第5話
「こちらモリア、中尉応答お願います。どうぞ」
「こちらリングトン。どうしたなにがあったモリア伍長? どうぞ」
「中尉こちらモリア伍長、報告します。東側の連邦のエンブレムが記された見たことのない物体がわが国の領空に侵入。超スピードで低空飛行していたためレーダーに映らず発見が遅れました。どうぞ」
「物体? なんだそれはどうぞ」
「……おそらく戦闘機のようなものです。どうぞ」
戦闘機?
リアムはうつむき考えを巡らせる。
――おかしい連邦軍の空の戦いで実戦されるのは魔力をエンジンにして飛行する特殊なアーマーだったはず、それが戦闘機のようなもの? 伍長が自信なく答えたのも気になるが普通に考えて戦闘機だったら戦闘機以外のものと見間違うか?
「中尉、聞こえますか? 応答を願います。
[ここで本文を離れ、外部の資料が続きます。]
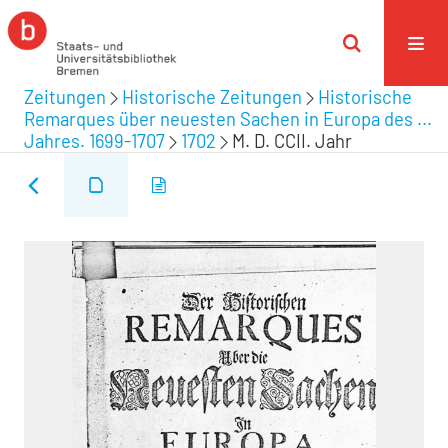
Zeitungen
Historische Zeitungen
Historische
Remarques über neuesten Sachen in Europa des ...
Jahres. 1699-1707
1702
M. D. CCII. Jahr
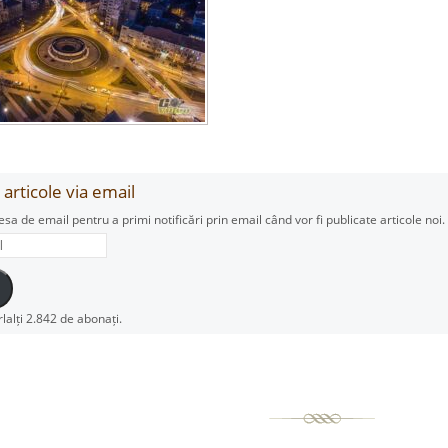
articole via email
esa de email pentru a primi notificări prin email când vor fi publicate articole noi.
rlalți 2.842 de abonați.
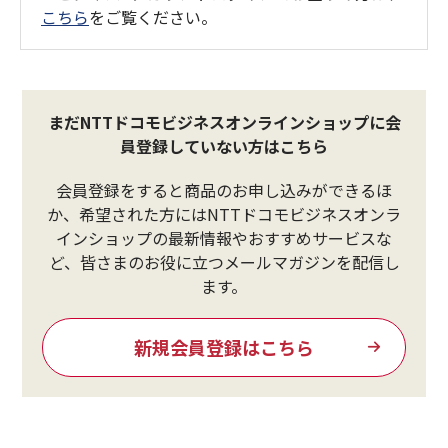
こちら
をご覧ください。
まだNTTドコモビジネスオンラインショップに会
員登録していない方はこちら
会員登録をすると商品のお申し込みができるほ
か、希望された方にはNTTドコモビジネスオンラ
インショップの最新情報やおすすめサービスな
ど、皆さまのお役に立つメールマガジンを配信し
ます。
新規会員登録はこちら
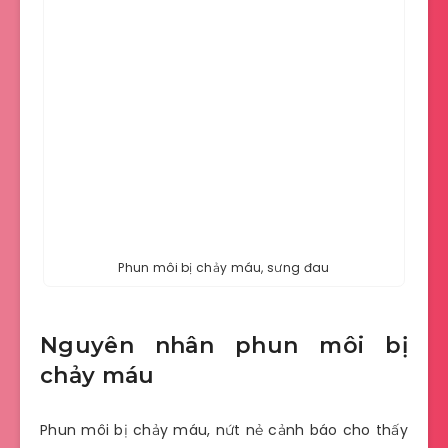
Phun môi bị chảy máu, sưng đau
Nguyên nhân phun môi bị
chảy máu
Phun môi bị chảy máu, nứt nẻ cảnh báo cho thấy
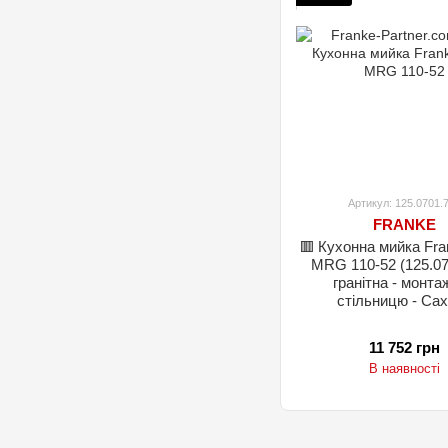
Артикул: 125.0701.
FRANKE
🟥 Кухонна мийка Fra
MRG 110-52 (125.07
гранітна - монта
стільницю - Са
11 752 грн
В наявності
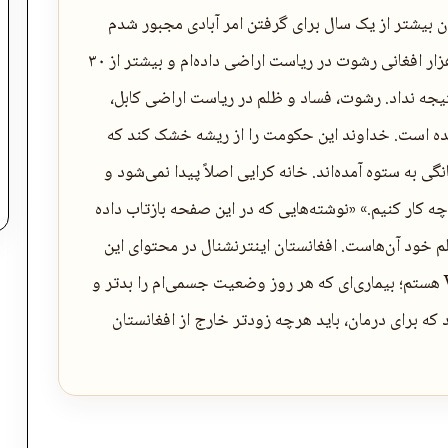
دن بیشتر از یک سال برای گرفتن امر آبادی مجبور شدم
دیگر نروم، چون امر نمی‌دهند. با وجودی که ۳۰ هزار افغانی رشوت در ریاست اراضی داده‌ام و بیشتر از ۳۰
نتیجه نداد. رشوت، فساد و ظلم در ریاست اراضی کابل،
یده است. خداوند این حکومت را از ریشه خشک کند که
ی به ستوه آمده‌اند. خانه کرایی اصلاً پیدا نمی‌شود و
 چه کار کنیم.» «نوشته‌هایی که در این صفحه بازتاب داده
لم خود آن‌هاست. افغانستان اینترنشنال در محتوای این
نوشته‌ها دست نمی‌برد.» من مبتلا به بیماری VSD هستم؛ بیماری‌ای که هر روز وضعیت جسمی‌ام را بدتر و
د که برای درمان، باید هرچه زودتر خارج از افغانستان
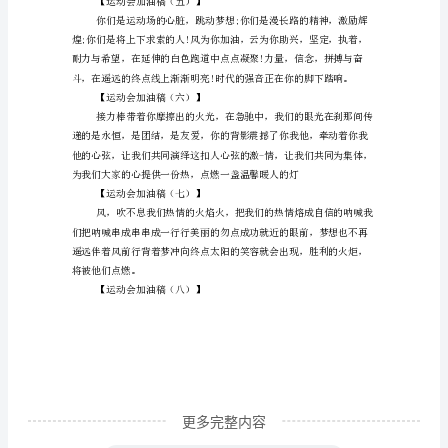
在
【运动会加油稿(三)】
运
动
场
上
挥
洒
汗
水，
我
在
观
众
更多完整内容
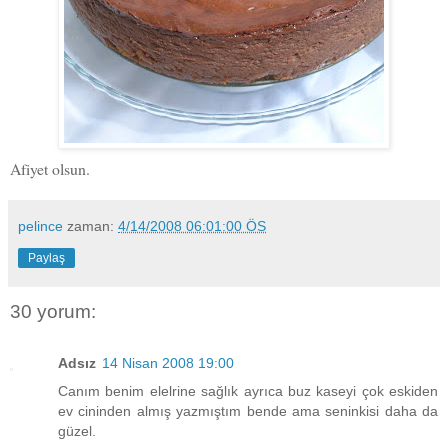
Afiyet olsun.
pelince
zaman:
4/14/2008 06:01:00 ÖS
Paylaş
30 yorum:
Adsız
14 Nisan 2008 19:00
Canım benim elelrine sağlık ayrıca buz kaseyi çok eskiden
ev cininden almış yazmıştım bende ama seninkisi daha da
güzel.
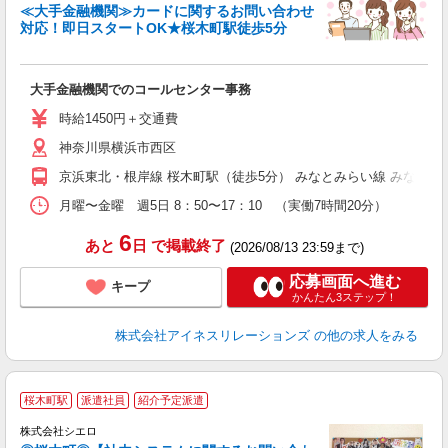
◆
≪大手金融機関≫カードに関するお問い合わせ
入
対応！即日スタートOK★桜木町駅徒歩5分
歓
～
日
大手金融機関でのコールセンター事務
企
保
時給1450円＋交通費
神奈川県横浜市西区
京浜東北・根岸線 桜木町駅（徒歩5分） みなとみらい線 みなとみ
月曜〜金曜 週5日 8：50〜17：10 （実働7時間20分）
6
あと
日
で掲載終了
(2026/08/13 23:59まで)
応募画面へ進む
キープ
かんたん3ステップ！
株式会社アイネスリレーションズ
の他の求人をみる
桜木町駅
派遣社員
紹介予定派遣
株式会社シエロ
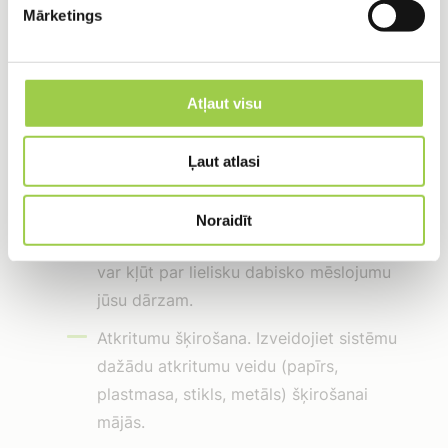
Mārketings
5. Atkritumu pārvaldība un
kompostēšana
Atļaut visu
Pareiza atkritumu pārvaldība ir būtisks solis
Ļaut atlasi
ceļā uz ilgtspējīgu dzīvesveidu.
Kompostēšana. Bioloģiskie atkritumi,
Noraidīt
piemēram, dārzeņu mizas un čaumalas,
var kļūt par lielisku dabisko mēslojumu
jūsu dārzam.
Atkritumu šķirošana. Izveidojiet sistēmu
dažādu atkritumu veidu (papīrs,
plastmasa, stikls, metāls) šķirošanai
mājās.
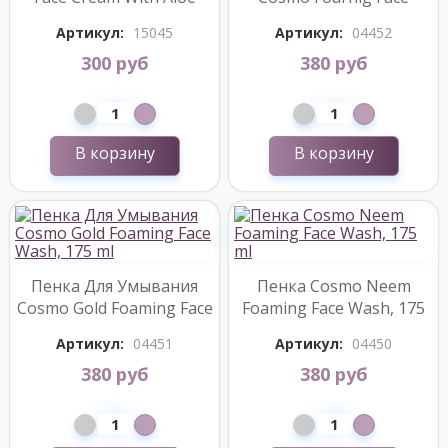
Vera+Mint, 125 ml
Wash, edp., 175 ml
Артикул:
15045
Артикул:
04452
300 руб
380 руб
В корзину
В корзину
Пенка Для Умывания
Пенка Cosmo Neem
Cosmo Gold Foaming Face
Foaming Face Wash, 175
Wash, 175 ml
ml
Артикул:
04451
Артикул:
04450
380 руб
380 руб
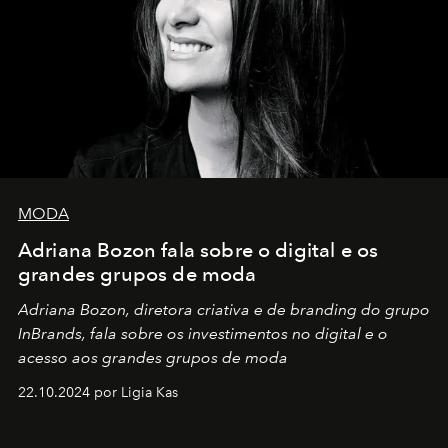
MODA
Adriana Bozon fala sobre o digital e os
grandes grupos de moda
Adriana Bozon, diretora criativa e de branding do grupo
InBrands, fala sobre os investimentos no digital e o
acesso aos grandes grupos de moda
22.10.2024 por Ligia Kas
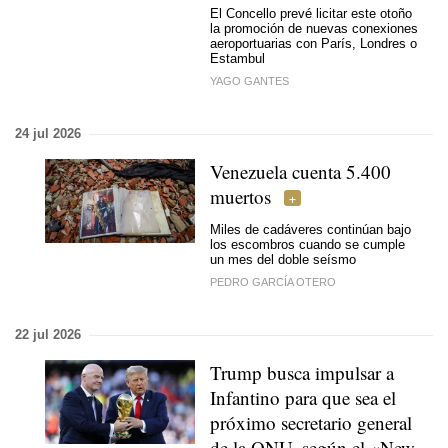
El Concello prevé licitar este otoño
la promoción de nuevas conexiones
aeroportuarias con París, Londres o
Estambul
YAGO GANTES
24 jul 2026
Venezuela cuenta 5.400
muertos
Miles de cadáveres continúan bajo
los escombros cuando se cumple
un mes del doble seísmo
PEDRO GARCÍA OTERO
22 jul 2026
Trump busca impulsar a
Infantino para que sea el
próximo secretario general
de la ONU, según el «New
どうぞ」
返答を催促されリアムは顔を上げる。
「すまない伍長……了解した。敵機に信号をおくれ、反応がなかったら宣戦布告とみなし撃墜しろ」
「御意」
考えがまとまらないまま撃墜指示を出したが、緊急事態には間違えない。
「アイザック、お前はもう帰れ」
「えっなんでだよ、リアム……おいちょっとまてって」
リアムとアイザックは走り出した。飛行場からすでに新型の戦闘機が三機飛び出していた。
「くそっなにが平和だ、貴重な休み時間を奪いやがって」
「そんなこといってる場合じゃないこれは一大事だぞ」
風が吹き始めて、同時に体に響くような重低音が聞こえた気がした。
「俺の知ってる戦闘機の音じゃない」
やまない音に焦りつつ空を仰ぐ。
「リアムあれはいったい?」
アイザックがそれに指をさした。
それは、見たことのないフォルムの戦闘機だった。くさび形のインテークのある平らな側面空気取り入れ口、双尾翼、薄い台形の低アスペクト比翼が装備されていてエンジン二基が胴体付近についている。